I always wonder if the days of search engines for specific topics could return. With LLM's providing less than accurate results in some areas, and Google, bing, etc being taken over by adverts or well organised SEO, there feels like a place for accurate, specialised search.
Yeah, the (relative) rise of Kagi and Marginalia show that from a technical perspective, this is within the grasp of a dedicated hobbyist.[1] If Google continues their current trajectory, and overwhelming numbers of AI crawlers don’t cause an unsurmountable rise in CAPTCHA pages, I hope to see an upsurgence of niche search engines that focus on some specialty small enough that one or a few people can curate the content and produce a much better experience than the current crop of general Web search engines.
Self-plug: I run such a search engine (for programmers) in my living room, at <https://search.feep.dev/>. I don’t spend a ton of time maintaining it, so I’m interested to see what someone really dedicated could do.
Please, Kagi doesn't even have 50,000 active members, it's definitely not "rising" to become a serious contender at any sort of market share, it's a micro-project. You just feel it's bigger than that because for some reason all of its 50,000 users post relentlessly about it on HN.
Just gotta build a search engine that properly contextualizes scams, bait & switch sites, SEO, and the rest, and you're back in business.
To do that, you probably still need humans to properly curate the dataset, essentially hire 100 librarians and setup a work flow for them to continually prune results.
Right now, everything is all batch processes. None of these LLMs use active feedback since there's no real models using updates.
i know the answer is never distributed services, but if one could build a sufficiently complex SDK to make like a Blue Sky but for niche search indexes, you could chain a bunch of vetted resources together.
WestLaw and Lexis Nexis provide this for legal search, but quite frankly, these services are subpar. It's amazing that these two companies rake in hundreds of millions but they are both slower than Google, Bing, Yandex, or any LLM service (ChatGPT, Claude, Gemini, etc.) while scouring a universe of text that is orders of magnitude smaller. The user experience is also terrible (you have to login and specify a client each and every time you attempt to use the service and both services log you out after a short -- in my opinion -- period of inactivity, creating friction and needless annoyance to the user). There's an opportunity there.

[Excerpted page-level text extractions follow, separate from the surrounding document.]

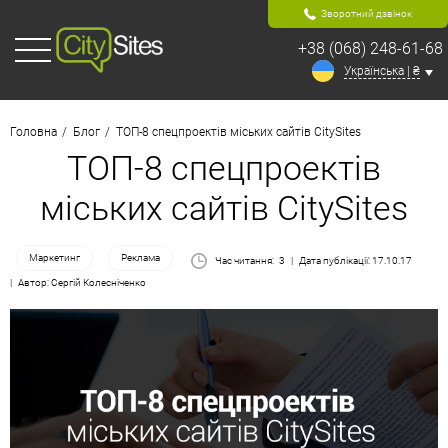
Зворотний дзвінок
+38 (068) 248-61-68
Українська | ₴
Головна
Блог
ТОП-8 спецпроектів міських сайтів CitySites
ТОП-8 спецпроектів
міських сайтів CitySites
Маркетинг
Реклама
Час читання:
3
Дата публікації: 17.10.17
Автор: Сергій Колесніченко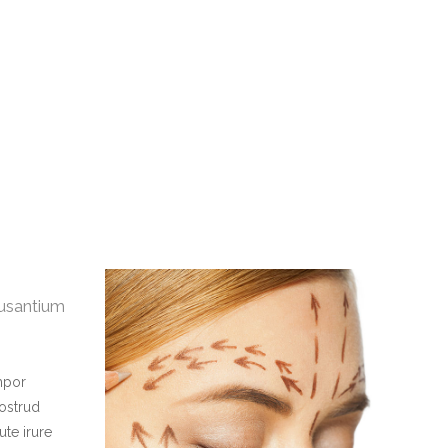
cusantium
mpor
nostrud
ute irure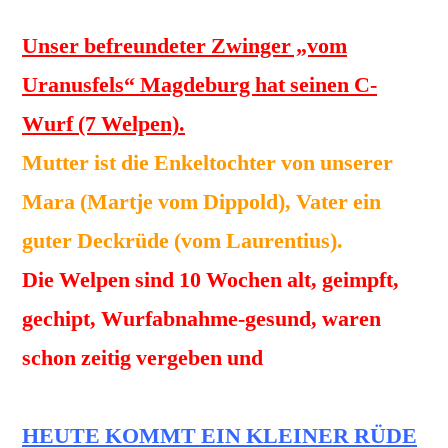
Unser befreundeter Zwinger „vom
Uranusfels“ Magdeburg hat seinen C-
Wurf (7 Welpen).
Mutter ist die Enkeltochter von unserer
Mara (Martje vom Dippold), Vater ein
guter Deckrüde (vom Laurentius).
Die Welpen sind 10 Wochen alt, geimpft,
gechipt, Wurfabnahme-gesund, waren
schon zeitig vergeben und
HEUTE KOMMT EIN KLEINER RÜDE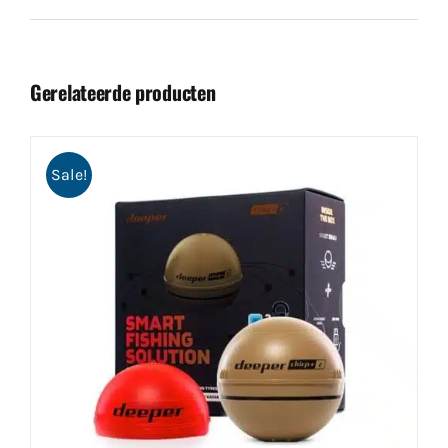
Gerelateerde producten
Sale!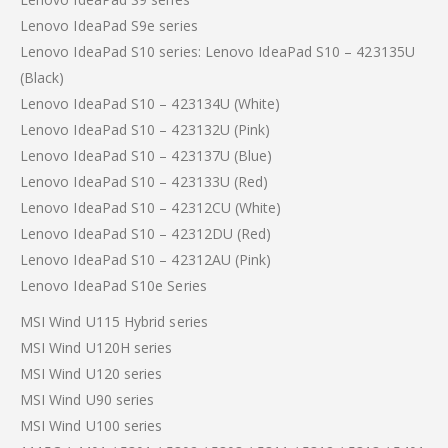
Lenovo IdeaPad S9e series
Lenovo IdeaPad S10 series: Lenovo IdeaPad S10 – 423135U
(Black)
Lenovo IdeaPad S10 – 423134U (White)
Lenovo IdeaPad S10 – 423132U (Pink)
Lenovo IdeaPad S10 – 423137U (Blue)
Lenovo IdeaPad S10 – 423133U (Red)
Lenovo IdeaPad S10 – 42312CU (White)
Lenovo IdeaPad S10 – 42312DU (Red)
Lenovo IdeaPad S10 – 42312AU (Pink)
Lenovo IdeaPad S10e Series
MSI Wind U115 Hybrid series
MSI Wind U120H series
MSI Wind U120 series
MSI Wind U90 series
MSI Wind U100 series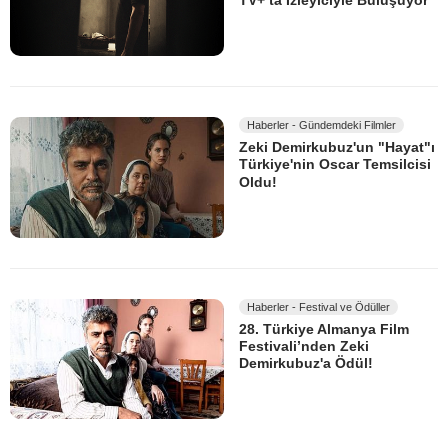
TV+’ta İzleyiciyle Buluşuyor
Haberler - Gündemdeki Filmler
Zeki Demirkubuz'un "Hayat"ı
Türkiye'nin Oscar Temsilcisi
Oldu!
Haberler - Festival ve Ödüller
28. Türkiye Almanya Film
Festivali’nden Zeki
Demirkubuz'a Ödül!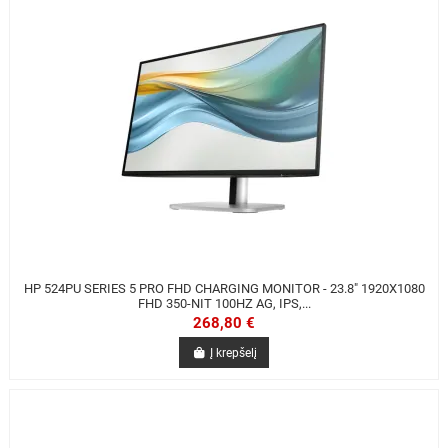
HP 524PU SERIES 5 PRO FHD CHARGING MONITOR - 23.8" 1920X1080
FHD 350-NIT 100HZ AG, IPS,...
268,80 €
Į krepšelį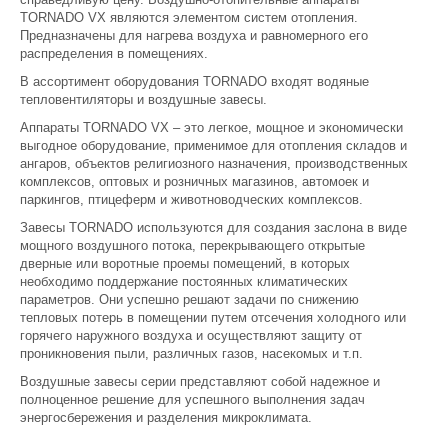
TORNADO VX являются элементом систем отопления.
Предназначены для нагрева воздуха и равномерного его
распределения в помещениях.
В ассортимент оборудования TORNADO входят водяные
тепловентиляторы и воздушные завесы.
Аппараты TORNADO VX – это легкое, мощное и экономически
выгодное оборудование, применимое для отопления складов и
ангаров, объектов религиозного назначения, производственных
комплексов, оптовых и розничных магазинов, автомоек и
паркингов, птицеферм и животноводческих комплексов.
Завесы TORNADO используются для создания заслона в виде
мощного воздушного потока, перекрывающего открытые
дверные или воротные проемы помещений, в которых
необходимо поддержание постоянных климатических
параметров. Они успешно решают задачи по снижению
тепловых потерь в помещении путем отсечения холодного или
горячего наружного воздуха и осуществляют защиту от
проникновения пыли, различных газов, насекомых и т.п.
Воздушные завесы серии представляют собой надежное и
полноценное решение для успешного выполнения задач
энергосбережения и разделения микроклимата.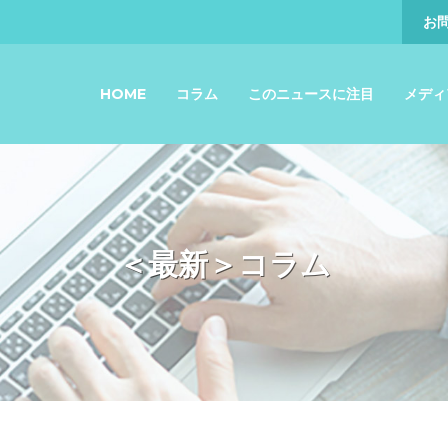
お
HOME
コラム
このニュースに注目
メディ
＜最新＞コラム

LN and Westlaw's real service is their ubiquity. Every law student has access to it and every firm expects proficiency. While they generally suck, the last time I used it (looong time ago), their boolean search was quite nice. That kind of text search has mostly been replaced by non-deterministic black boxes which aren't great for legal research.
They've also got the Microsoft effect going on. Usually at least one of their products like their personal information aggregator used for locating people (like when serving lawsuits) is mandatory for a firm so it's just easier for them bundle everything else in.
If you want it digitized, yes, odd as that seems. You can go find individual prints of it or perhaps digital copies of opinions elsewhere, but those are also technically copyrighted in a lot of cases too.
In some jurisdictions, like Ontario, there are secret agreements that only allow 3 organizations to have digital access to Case Law (https://www.cameronhuff.com/blog/ontario-case-law-private/). This says a lot about our society, and how much we still have to improve.
I haven't personally used the mentioned services as they aren't in my field, however what is the accuracy of their results? Are they double checked? I don't find LLMs particularly accurate in my field (that's being kind), if anything I find they make up sources that simply don't exist.
I mean poor UX has no excuse but slow speed can be reasoned if it makes the quality of the service better.
Wikipedia is useful up to a point for sure. I feel whether it could be a expansion of Wikipedia in it's current use case, but for emerging research and niche topics it can sometimes be less useful.